▶

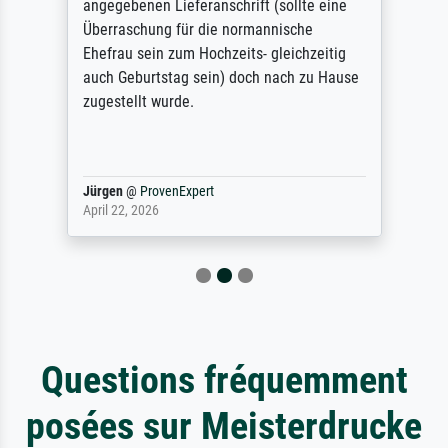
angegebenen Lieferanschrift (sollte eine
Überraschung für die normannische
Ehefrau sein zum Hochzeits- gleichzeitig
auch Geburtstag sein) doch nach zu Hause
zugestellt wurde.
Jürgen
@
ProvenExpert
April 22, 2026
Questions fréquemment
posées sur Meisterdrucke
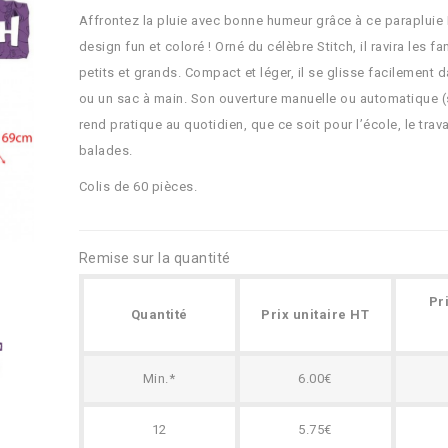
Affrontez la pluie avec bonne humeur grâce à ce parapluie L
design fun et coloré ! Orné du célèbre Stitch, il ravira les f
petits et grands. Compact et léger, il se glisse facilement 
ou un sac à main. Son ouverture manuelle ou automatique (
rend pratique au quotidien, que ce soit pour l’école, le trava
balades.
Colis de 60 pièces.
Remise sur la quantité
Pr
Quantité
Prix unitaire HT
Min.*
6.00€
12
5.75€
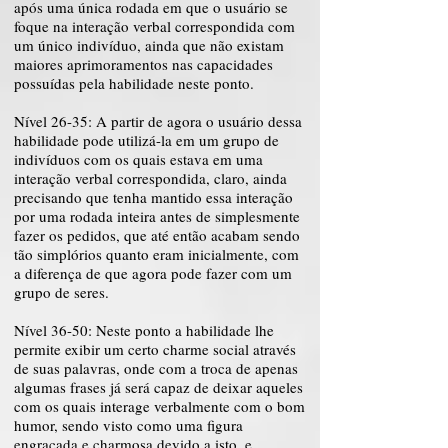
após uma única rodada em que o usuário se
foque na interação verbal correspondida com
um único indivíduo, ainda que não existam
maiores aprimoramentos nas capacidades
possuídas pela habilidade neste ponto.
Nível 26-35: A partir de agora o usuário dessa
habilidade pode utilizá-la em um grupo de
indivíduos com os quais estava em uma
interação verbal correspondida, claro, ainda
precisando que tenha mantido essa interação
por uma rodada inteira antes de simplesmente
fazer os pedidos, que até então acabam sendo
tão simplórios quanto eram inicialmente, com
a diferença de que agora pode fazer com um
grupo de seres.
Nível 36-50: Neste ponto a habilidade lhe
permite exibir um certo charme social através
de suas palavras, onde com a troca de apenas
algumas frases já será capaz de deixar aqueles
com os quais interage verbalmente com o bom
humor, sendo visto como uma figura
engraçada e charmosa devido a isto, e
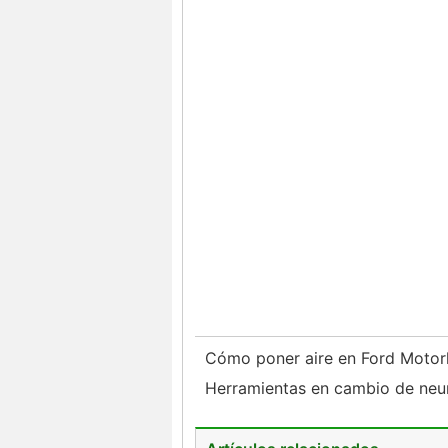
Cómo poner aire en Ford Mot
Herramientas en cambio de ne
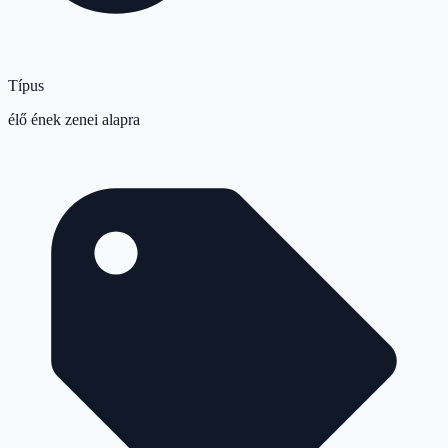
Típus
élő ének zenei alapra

◀
▶

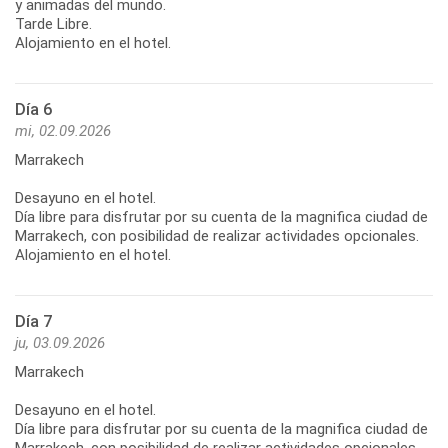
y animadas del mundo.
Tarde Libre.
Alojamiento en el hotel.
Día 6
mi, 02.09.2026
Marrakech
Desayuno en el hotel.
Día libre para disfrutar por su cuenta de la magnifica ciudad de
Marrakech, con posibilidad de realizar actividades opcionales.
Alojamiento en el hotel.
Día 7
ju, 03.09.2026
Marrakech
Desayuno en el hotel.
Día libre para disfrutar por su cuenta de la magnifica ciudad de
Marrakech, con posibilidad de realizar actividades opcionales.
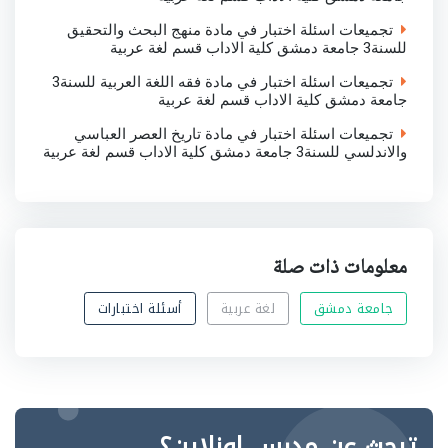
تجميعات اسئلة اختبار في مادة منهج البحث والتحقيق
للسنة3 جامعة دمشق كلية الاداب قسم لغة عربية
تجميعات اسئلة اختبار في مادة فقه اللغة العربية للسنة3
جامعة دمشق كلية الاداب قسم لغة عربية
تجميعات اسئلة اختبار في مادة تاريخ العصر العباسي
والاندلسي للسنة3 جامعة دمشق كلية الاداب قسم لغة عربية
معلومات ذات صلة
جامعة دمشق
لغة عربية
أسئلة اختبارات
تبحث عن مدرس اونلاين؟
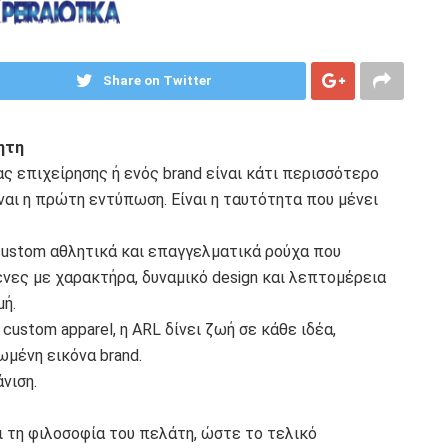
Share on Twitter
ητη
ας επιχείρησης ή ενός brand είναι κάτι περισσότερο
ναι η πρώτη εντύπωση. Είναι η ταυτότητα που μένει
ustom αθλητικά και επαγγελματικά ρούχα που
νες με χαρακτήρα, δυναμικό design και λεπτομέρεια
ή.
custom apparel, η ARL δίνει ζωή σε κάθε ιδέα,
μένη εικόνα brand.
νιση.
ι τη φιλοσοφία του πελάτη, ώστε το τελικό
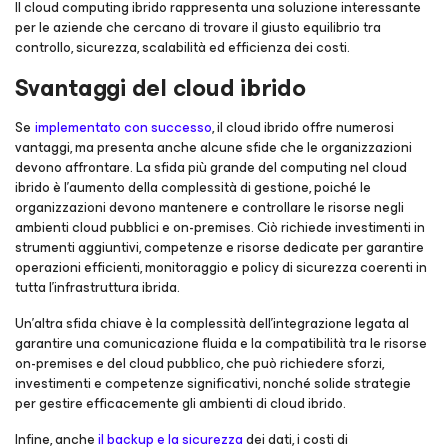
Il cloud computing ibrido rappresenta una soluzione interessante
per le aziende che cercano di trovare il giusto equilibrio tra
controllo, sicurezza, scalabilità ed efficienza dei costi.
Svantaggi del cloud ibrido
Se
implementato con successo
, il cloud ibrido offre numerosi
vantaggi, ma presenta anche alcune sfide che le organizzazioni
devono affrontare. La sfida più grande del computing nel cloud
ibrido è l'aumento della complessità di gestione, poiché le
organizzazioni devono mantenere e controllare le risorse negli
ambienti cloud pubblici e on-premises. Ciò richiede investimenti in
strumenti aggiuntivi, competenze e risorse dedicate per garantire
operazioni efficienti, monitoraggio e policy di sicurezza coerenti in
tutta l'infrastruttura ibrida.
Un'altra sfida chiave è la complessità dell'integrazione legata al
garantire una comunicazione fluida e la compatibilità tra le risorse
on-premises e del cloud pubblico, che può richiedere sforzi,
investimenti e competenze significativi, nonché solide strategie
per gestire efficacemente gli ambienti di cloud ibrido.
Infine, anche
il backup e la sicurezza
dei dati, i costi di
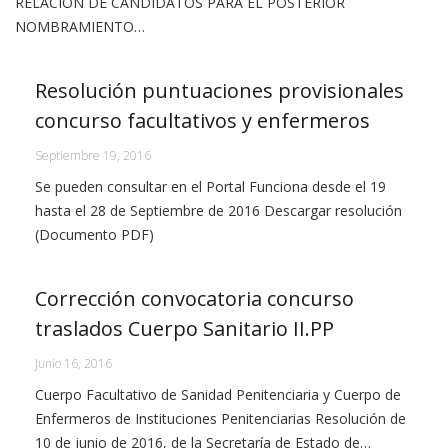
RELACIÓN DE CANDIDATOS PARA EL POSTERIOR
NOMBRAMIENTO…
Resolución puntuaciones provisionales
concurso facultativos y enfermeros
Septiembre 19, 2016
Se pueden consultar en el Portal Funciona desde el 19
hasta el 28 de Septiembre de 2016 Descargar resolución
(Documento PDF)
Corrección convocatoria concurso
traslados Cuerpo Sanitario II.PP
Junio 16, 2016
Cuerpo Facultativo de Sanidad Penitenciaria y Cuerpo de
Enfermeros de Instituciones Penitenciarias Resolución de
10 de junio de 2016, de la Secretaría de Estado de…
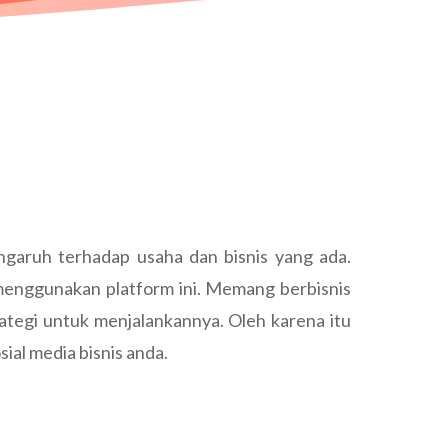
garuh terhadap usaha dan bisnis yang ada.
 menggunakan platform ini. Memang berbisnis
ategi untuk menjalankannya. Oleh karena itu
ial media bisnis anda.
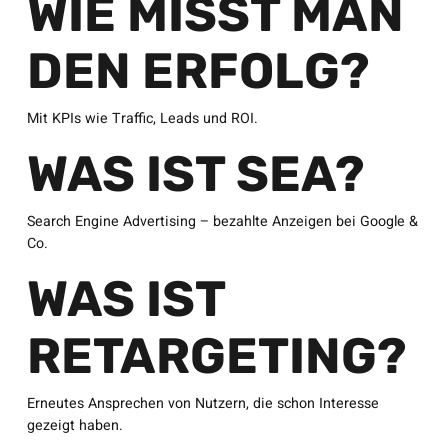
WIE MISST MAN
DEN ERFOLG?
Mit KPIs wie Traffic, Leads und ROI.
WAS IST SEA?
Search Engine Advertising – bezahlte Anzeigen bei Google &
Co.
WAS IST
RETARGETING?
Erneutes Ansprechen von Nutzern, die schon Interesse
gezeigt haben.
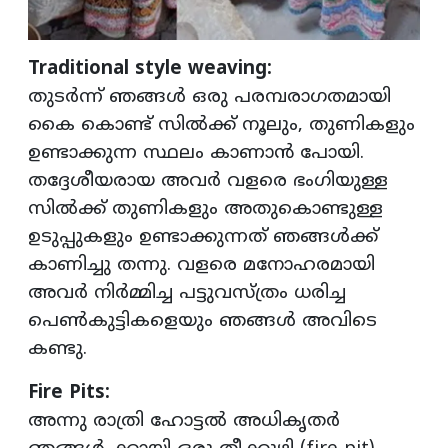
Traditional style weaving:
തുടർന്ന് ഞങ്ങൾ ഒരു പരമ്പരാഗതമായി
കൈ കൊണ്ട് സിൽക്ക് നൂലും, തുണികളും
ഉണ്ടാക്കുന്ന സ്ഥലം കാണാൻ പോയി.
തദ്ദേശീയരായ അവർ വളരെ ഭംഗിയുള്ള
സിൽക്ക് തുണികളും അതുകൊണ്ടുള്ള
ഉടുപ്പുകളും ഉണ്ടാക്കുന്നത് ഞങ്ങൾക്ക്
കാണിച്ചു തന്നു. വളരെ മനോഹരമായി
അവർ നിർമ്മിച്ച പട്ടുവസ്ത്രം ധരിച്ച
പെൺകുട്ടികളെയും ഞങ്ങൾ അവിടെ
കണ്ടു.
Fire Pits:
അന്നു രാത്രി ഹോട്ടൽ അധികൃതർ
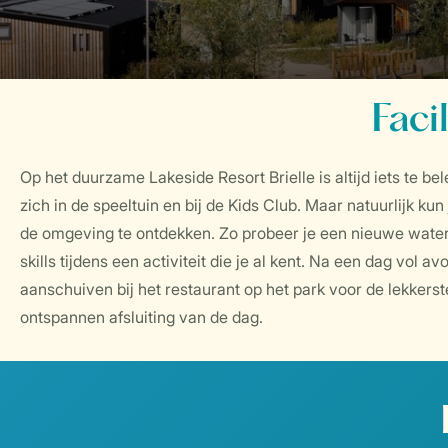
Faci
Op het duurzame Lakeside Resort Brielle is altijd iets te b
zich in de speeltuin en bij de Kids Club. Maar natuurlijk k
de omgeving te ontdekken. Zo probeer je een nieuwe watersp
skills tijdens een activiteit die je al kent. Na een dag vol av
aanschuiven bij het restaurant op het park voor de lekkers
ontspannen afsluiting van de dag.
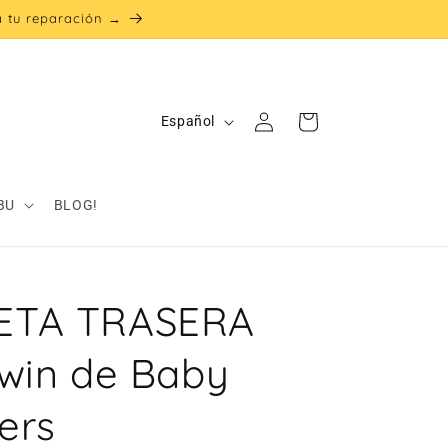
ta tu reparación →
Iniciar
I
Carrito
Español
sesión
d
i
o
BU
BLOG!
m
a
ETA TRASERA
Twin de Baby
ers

◀
▶

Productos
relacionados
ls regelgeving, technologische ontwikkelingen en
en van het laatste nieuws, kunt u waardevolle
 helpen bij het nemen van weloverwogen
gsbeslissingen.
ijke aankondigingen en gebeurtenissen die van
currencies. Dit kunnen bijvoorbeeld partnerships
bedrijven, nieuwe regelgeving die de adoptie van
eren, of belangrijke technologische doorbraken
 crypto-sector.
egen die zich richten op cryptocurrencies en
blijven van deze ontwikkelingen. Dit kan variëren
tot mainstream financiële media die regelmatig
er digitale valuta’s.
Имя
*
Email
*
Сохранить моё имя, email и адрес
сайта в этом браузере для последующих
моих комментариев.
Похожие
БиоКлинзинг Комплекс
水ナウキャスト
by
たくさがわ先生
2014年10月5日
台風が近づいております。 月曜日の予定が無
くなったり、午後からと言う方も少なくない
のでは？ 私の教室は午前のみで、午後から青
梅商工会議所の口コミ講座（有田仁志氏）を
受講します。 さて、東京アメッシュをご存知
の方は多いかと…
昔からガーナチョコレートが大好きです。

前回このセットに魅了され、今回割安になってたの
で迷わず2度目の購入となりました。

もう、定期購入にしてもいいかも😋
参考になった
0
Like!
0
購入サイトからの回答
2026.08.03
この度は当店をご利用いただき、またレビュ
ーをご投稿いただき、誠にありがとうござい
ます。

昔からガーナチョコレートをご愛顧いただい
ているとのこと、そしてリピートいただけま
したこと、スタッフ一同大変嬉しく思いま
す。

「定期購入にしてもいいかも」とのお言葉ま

◀

▶ **Instructions for the task**:
Beginning with the line above that has "angegebenen Lieferanschrift (sollte eine" and going on through the line that has "élő ének zenei alapra", retype every line exactly and add nothing else; drop the pictures.

▶ **Response to this task**:
angegebenen Lieferanschrift (sollte eine
Überraschung für die normannische
Ehefrau sein zum Hochzeits- gleichzeitig
auch Geburtstag sein) doch nach zu Hause
zugestellt wurde.
Jürgen
@
ProvenExpert
April 22, 2026
Questions fréquemment
posées sur Meisterdrucke
Affrontez la pluie avec bonne humeur grâce à ce parapluie L
design fun et coloré ! Orné du célèbre Stitch, il ravira les f
petits et grands. Compact et léger, il se glisse facilement 
ou un sac à main. Son ouverture manuelle ou automatique (
rend pratique au quotidien, que ce soit pour l’école, le trava
balades.
Colis de 60 pièces.
Remise sur la quantité
Pr
Quantité
Prix unitaire HT
Min.*
6.00€
12
5.75€
após uma única rodada em que o usuário se
foque na interação verbal correspondida com
um único indivíduo, ainda que não existam
maiores aprimoramentos nas capacidades
possuídas pela habilidade neste ponto.
Nível 26-35: A partir de agora o usuário dessa
habilidade pode utilizá-la em um grupo de
indivíduos com os quais estava em uma
interação verbal correspondida, claro, ainda
precisando que tenha mantido essa interação
por uma rodada inteira antes de simplesmente
fazer os pedidos, que até então acabam sendo
tão simplórios quanto eram inicialmente, com
a diferença de que agora pode fazer com um
grupo de seres.
Nível 36-50: Neste ponto a habilidade lhe
permite exibir um certo charme social através
de suas palavras, onde com a troca de apenas
algumas frases já será capaz de deixar aqueles
com os quais interage verbalmente com o bom
humor, sendo visto como uma figura
engraçada e charmosa devido a isto, e
Cómo poner aire en Ford Mot
Herramientas en cambio de ne
Típus
élő ének zenei alapra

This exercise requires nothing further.